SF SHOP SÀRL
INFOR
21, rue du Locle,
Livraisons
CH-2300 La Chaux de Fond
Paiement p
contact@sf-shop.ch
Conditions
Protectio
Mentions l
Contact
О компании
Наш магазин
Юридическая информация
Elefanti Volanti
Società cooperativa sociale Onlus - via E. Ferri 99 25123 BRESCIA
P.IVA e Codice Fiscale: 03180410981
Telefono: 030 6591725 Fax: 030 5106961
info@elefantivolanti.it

———

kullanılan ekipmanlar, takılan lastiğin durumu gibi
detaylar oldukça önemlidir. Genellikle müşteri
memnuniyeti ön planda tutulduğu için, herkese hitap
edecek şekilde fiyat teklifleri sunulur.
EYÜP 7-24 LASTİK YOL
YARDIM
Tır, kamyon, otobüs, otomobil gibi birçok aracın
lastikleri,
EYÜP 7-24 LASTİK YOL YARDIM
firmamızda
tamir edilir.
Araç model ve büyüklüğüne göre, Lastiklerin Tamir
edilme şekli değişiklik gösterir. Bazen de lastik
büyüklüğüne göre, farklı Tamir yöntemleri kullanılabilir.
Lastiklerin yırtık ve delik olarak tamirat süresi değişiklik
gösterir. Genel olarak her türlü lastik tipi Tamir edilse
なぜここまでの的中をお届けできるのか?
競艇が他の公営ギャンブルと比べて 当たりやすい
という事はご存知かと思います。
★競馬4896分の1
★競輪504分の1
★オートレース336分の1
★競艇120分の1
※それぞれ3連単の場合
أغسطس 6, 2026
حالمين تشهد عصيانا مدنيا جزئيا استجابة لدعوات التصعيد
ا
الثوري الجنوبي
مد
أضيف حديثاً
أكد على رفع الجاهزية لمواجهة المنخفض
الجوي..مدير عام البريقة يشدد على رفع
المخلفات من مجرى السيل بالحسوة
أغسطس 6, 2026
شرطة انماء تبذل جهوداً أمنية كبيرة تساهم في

———

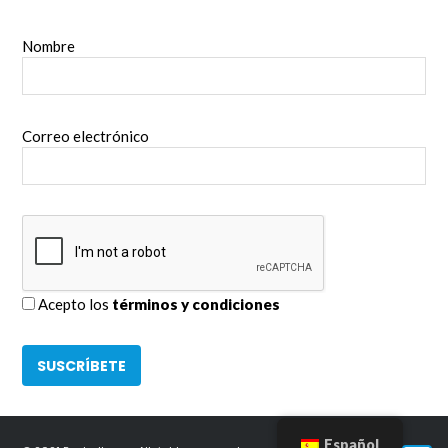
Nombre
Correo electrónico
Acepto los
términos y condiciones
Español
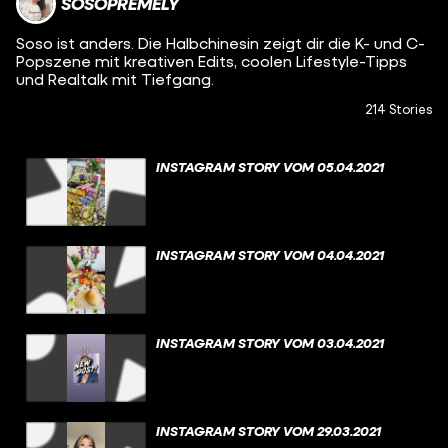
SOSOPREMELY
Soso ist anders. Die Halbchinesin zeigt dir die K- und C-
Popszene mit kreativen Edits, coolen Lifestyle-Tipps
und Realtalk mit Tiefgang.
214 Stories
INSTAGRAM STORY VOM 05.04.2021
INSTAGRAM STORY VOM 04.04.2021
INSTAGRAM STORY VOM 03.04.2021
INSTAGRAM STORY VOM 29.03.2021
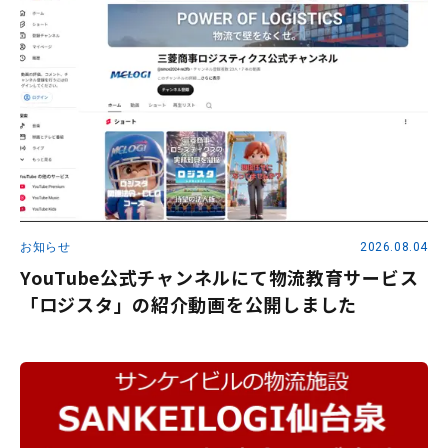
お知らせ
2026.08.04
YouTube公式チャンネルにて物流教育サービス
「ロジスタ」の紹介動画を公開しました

———

Look through the data above and return exactly the lines from the one that contains "SF SHOP SÀRL" to the one that contains "info@elefantivolanti.it", inclusive, with nothing else.

SF SHOP SÀRL
INFOR
21, rue du Locle,
Livraisons
CH-2300 La Chaux de Fond
Paiement p
contact@sf-shop.ch
Conditions
Protectio
Mentions l
Contact
О компании
Наш магазин
Юридическая информация
Elefanti Volanti
Società cooperativa sociale Onlus - via E. Ferri 99 25123 BRESCIA
P.IVA e Codice Fiscale: 03180410981
Telefono: 030 6591725 Fax: 030 5106961
info@elefantivolanti.it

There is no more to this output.